**Work to complete**
Your task is to repeat all of the data exactly while excluding the pictures.

**Given information**
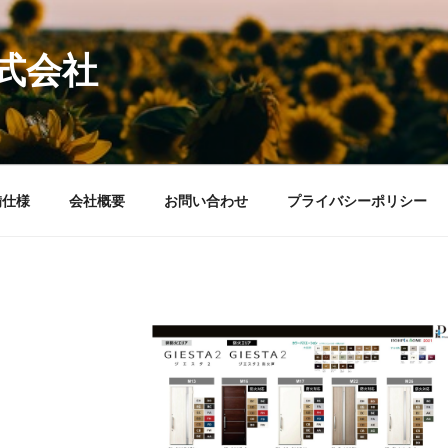
式会社
備仕様
会社概要
お問い合わせ
プライバシーポリシー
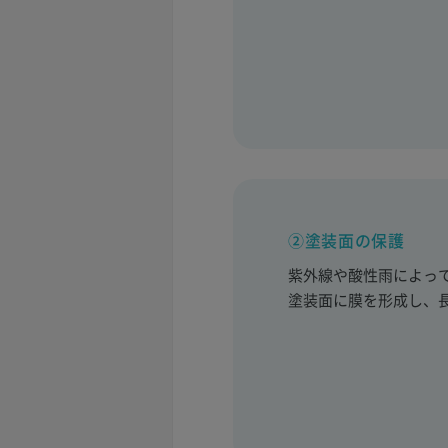
②塗装面の保護
紫外線や酸性雨によっ
塗装面に膜を形成し、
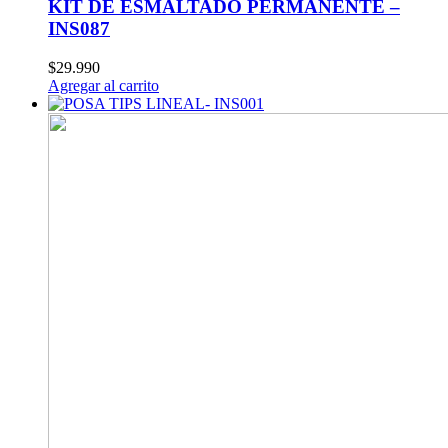
KIT DE ESMALTADO PERMANENTE –
INS087
$
29.990
Agregar al carrito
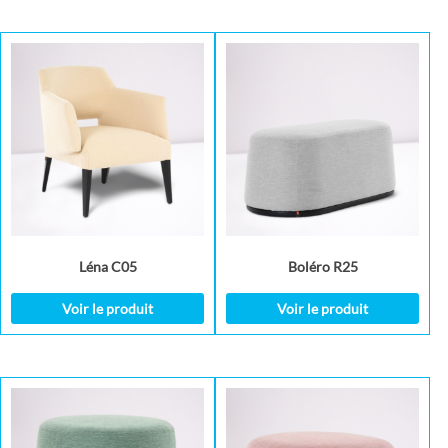
Léna C05
Boléro R25
Voir le produit
Voir le produit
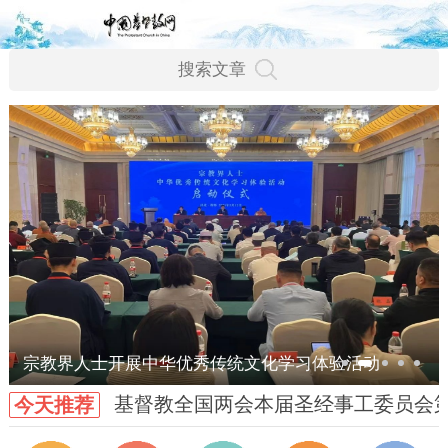
宗教界人士开展中华优秀传统文化学习体验活动
基督教全国两会本届圣经事工委员会
今天推荐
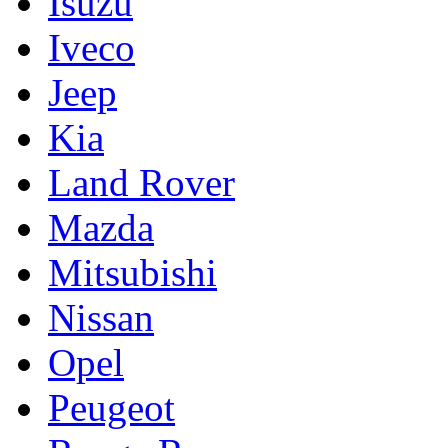
Isuzu
Iveco
Jeep
Kia
Land Rover
Mazda
Mitsubishi
Nissan
Opel
Peugeot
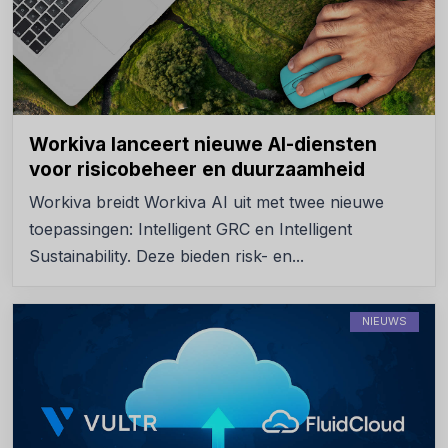
Workiva lanceert nieuwe AI-diensten
voor risicobeheer en duurzaamheid
Workiva breidt Workiva AI uit met twee nieuwe
toepassingen: Intelligent GRC en Intelligent
Sustainability. Deze bieden risk- en...
NIEUWS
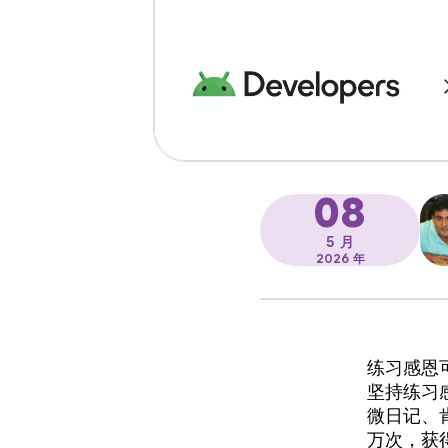
08
5 月
2026 年
练习感恩
坚持练习
微日记、
万次，获得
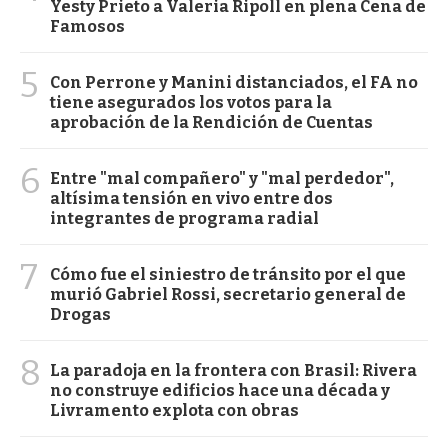
Yesty Prieto a Valeria Ripoll en plena Cena de
Famosos
5
Con Perrone y Manini distanciados, el FA no
tiene asegurados los votos para la
aprobación de la Rendición de Cuentas
6
Entre "mal compañero" y "mal perdedor",
altísima tensión en vivo entre dos
integrantes de programa radial
7
Cómo fue el siniestro de tránsito por el que
murió Gabriel Rossi, secretario general de
Drogas
8
La paradoja en la frontera con Brasil: Rivera
no construye edificios hace una década y
Livramento explota con obras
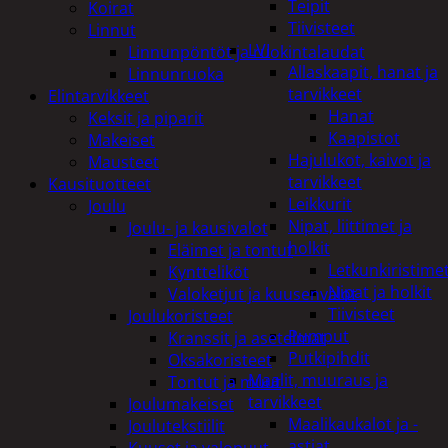
Teipit
Koirat
Tiivisteet
Linnut
LVI
Linnunpöntöt ja ruokintalaudat
Allaskaapit, hanat ja
Linnunruoka
tarvikkeet
Elintarvikkeet
Hanat
Keksit ja piparit
Kaapistot
Makeiset
Hajulukot, kaivot ja
Mausteet
tarvikkeet
Kausituotteet
Leikkurit
Joulu
Nipat, liittimet ja
Joulu- ja kausivalot
holkit
Eläimet ja tontut
Letkunkiristime
Kyntteliköt
Nipat ja holkit
Valoketjut ja kuusenvalot
Tiivisteet
Joulukoristeet
Pumput
Kranssit ja asetelmat
Putkipihdit
Oksakoristeet
Maalit, muuraus ja
Tontut ja muut
tarvikkeet
Joulumakeiset
Maalikaukalot ja -
Joulutekstiilit
astiat
Kuuset ja valopuut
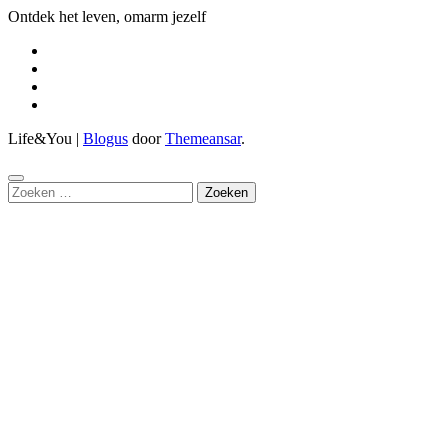
Ontdek het leven, omarm jezelf
Life&You
|
Blogus
door
Themeansar
.
Zoeken
naar:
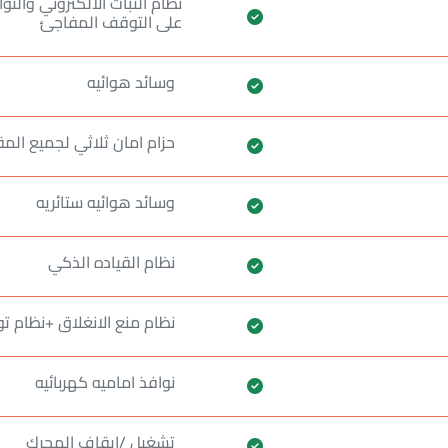
نظام الثبات الالكتروني والت
على التوقف المفاجئ
وسائد هوائيه
حزام امان ثلاثي لجميع الم
وسائد هوائيه ستائريه
نظام القياده الذكي
نظام منع الانغلاق +نظام تو
نوافذ اماميه كهربائيه
تشغيل /ايقاف المحرك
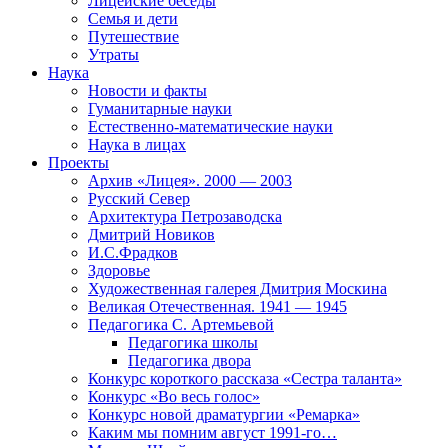
Лицейские беседы
Семья и дети
Путешествие
Утраты
Наука
Новости и факты
Гуманитарные науки
Естественно-математические науки
Наука в лицах
Проекты
Архив «Лицея». 2000 — 2003
Русский Север
Архитектура Петрозаводска
Дмитрий Новиков
И.С.Фрадков
Здоровье
Художественная галерея Дмитрия Москина
Великая Отечественная. 1941 — 1945
Педагогика С. Артемьевой
Педагогика школы
Педагогика двора
Конкурс короткого рассказа «Сестра таланта»
Конкурс «Во весь голос»
Конкурс новой драматургии «Ремарка»
Каким мы помним август 1991-го…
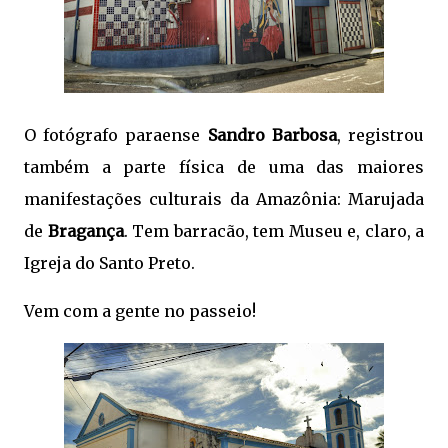
O fotógrafo paraense
Sandro Barbosa
, registrou
também a parte física de uma das maiores
manifestações culturais da Amazônia: Marujada
de
Bragança
. Tem barracão, tem Museu e, claro, a
Igreja do Santo Preto.
Vem com a gente no passeio!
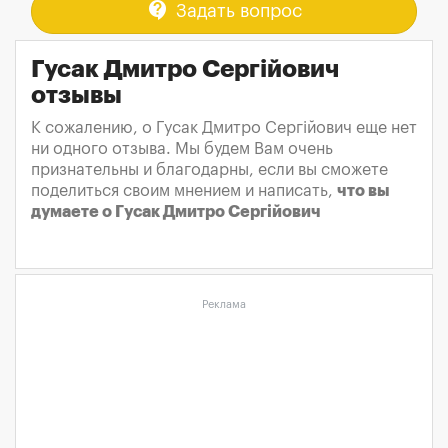
contact_support
Задать вопрос
Гусак Дмитро Сергійович
отзывы
К сожалению, о Гусак Дмитро Сергійович еще нет
ни одного отзыва. Мы будем Вам очень
признательны и благодарны, если вы сможете
поделиться своим мнением и написать,
что вы
думаете о Гусак Дмитро Сергійович
Реклама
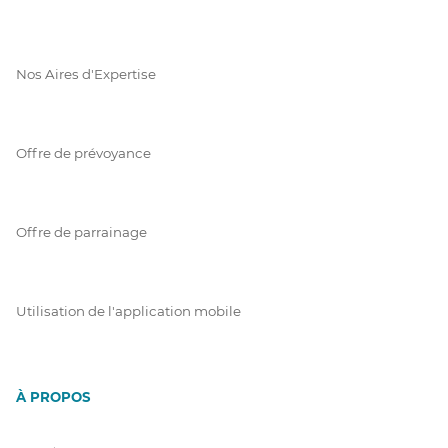
Nos Aires d'Expertise
Offre de prévoyance
Offre de parrainage
Utilisation de l'application mobile
À PROPOS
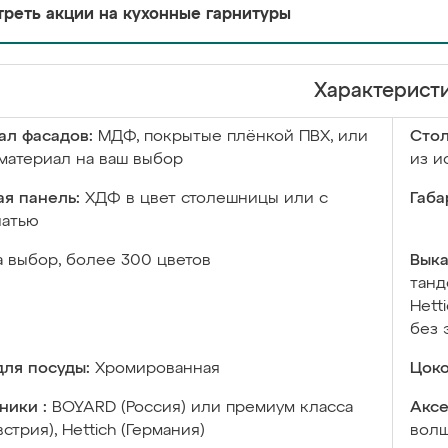
реть акции на кухонные гарнитуры
Характерист
ал фасадов:
МДФ, покрытые плёнкой ПВХ, или
Сто
материал на ваш выбор
из и
я панель:
ХДФ в цвет столешницы или с
Габа
чатью
а выбор, более 300 цветов
Выка
танд
Hett
без 
ля посуды:
Хромированная
Цоко
ники :
BOYARD (Россия) или премиум класса
Аксе
встрия), Hettich (Германия)
волш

**Response area**
式会社
備仕様
会社概要
お問い合わせ
プライバシーポリシー
②塗装面の保護
紫外線や酸性雨によっ
塗装面に膜を形成し、
KIT DE ESMALTADO PERMANENTE –
INS087
$
29.990
Agregar al carrito
Léna C05
Boléro R25
Voir le produit
Voir le produit
宗教界人士开展中华优秀传统文化学习体验活动
基督教全国两会本届圣经事工委员会
今天推荐
Isuzu
Iveco
Jeep
Kia
Land Rover
Mazda
Mitsubishi
Nissan
Opel
Peugeot
Workiva lanceert nieuwe AI-diensten
voor risicobeheer en duurzaamheid
Workiva breidt Workiva AI uit met twee nieuwe
toepassingen: Intelligent GRC en Intelligent
Sustainability. Deze bieden risk- en...
NIEUWS
08
5 月
2026 年
练习感恩
坚持练习
微日记、
万次，获得
Yesty Prieto a Valeria Ripoll en plena Cena de
Famosos
5
Con Perrone y Manini distanciados, el FA no
tiene asegurados los votos para la
aprobación de la Rendición de Cuentas
6
Entre "mal compañero" y "mal perdedor",
altísima tensión en vivo entre dos
integrantes de programa radial
7
Cómo fue el siniestro de tránsito por el que
murió Gabriel Rossi, secretario general de
Drogas
8
La paradoja en la frontera con Brasil: Rivera
no construye edificios hace una década y
Livramento explota con obras
Teipit
Koirat
Tiivisteet
Linnut
LVI
Linnunpöntöt ja ruokintalaudat
Allaskaapit, hanat ja
Linnunruoka
tarvikkeet
Elintarvikkeet
Hanat
Keksit ja piparit
Kaapistot
Makeiset
Hajulukot, kaivot ja
Mausteet
tarvikkeet
Kausituotteet
Leikkurit
Joulu
Nipat, liittimet ja
Joulu- ja kausivalot
holkit
Eläimet ja tontut
Letkunkiristime
Kyntteliköt
Nipat ja holkit
Valoketjut ja kuusenvalot
Tiivisteet
Joulukoristeet
Pumput
Kranssit ja asetelmat
Putkipihdit
Oksakoristeet
Maalit, muuraus ja
Tontut ja muut
tarvikkeet
Joulumakeiset
Maalikaukalot ja -
Joulutekstiilit
astiat
Kuuset ja valopuut
Ontdek het leven, omarm jezelf
Life&You
|
Blogus
door
Themeansar
.
Zoeken
naar:
نظام الثبات الالكتروني والت
على التوقف المفاجئ
وسائد هوائيه
حزام امان ثلاثي لجميع الم
وسائد هوائيه ستائريه
نظام القياده الذكي
نظام منع الانغلاق +نظام تو
نوافذ اماميه كهربائيه
تشغيل /ايقاف المحرك
Лицейские беседы
Семья и дети
Путешествие
Утраты
Наука
Новости и факты
Гуманитарные науки
Естественно-математические науки
Наука в лицах
Проекты
Архив «Лицея». 2000 — 2003
Русский Север
Архитектура Петрозаводска
Дмитрий Новиков
И.С.Фрадков
Здоровье
Художественная галерея Дмитрия Москина
Великая Отечественная. 1941 — 1945
Педагогика С. Артемьевой
Педагогика школы
Педагогика двора
Конкурс короткого рассказа «Сестра таланта»
Конкурс «Во весь голос»
Конкурс новой драматургии «Ремарка»
Каким мы помним август 1991-го…
O fotógrafo paraense
Sandro Barbosa
, registrou
também a parte física de uma das maiores
manifestações culturais da Amazônia: Marujada
de
Bragança
. Tem barracão, tem Museu e, claro, a
Igreja do Santo Preto.
Vem com a gente no passeio!
contact_support
Задать вопрос
Гусак Дмитро Сергійович
отзывы
К сожалению, о Гусак Дмитро Сергійович еще нет
ни одного отзыва. Мы будем Вам очень
признательны и благодарны, если вы сможете
поделиться своим мнением и написать,
что вы
думаете о Гусак Дмитро Сергійович
Реклама
Nos Aires d'Expertise
Offre de prévoyance
Offre de parrainage
Utilisation de l'application mobile
À PROPOS
реть акции на кухонные гарнитуры
Характерист
ал фасадов:
МДФ, покрытые плёнкой ПВХ, или
Сто
материал на ваш выбор
из и
я панель:
ХДФ в цвет столешницы или с
Габа
чатью
а выбор, более 300 цветов
Выка
танд
Hett
без 
ля посуды:
Хромированная
Цоко
ники :
BOYARD (Россия) или премиум класса
Аксе
встрия), Hettich (Германия)
волш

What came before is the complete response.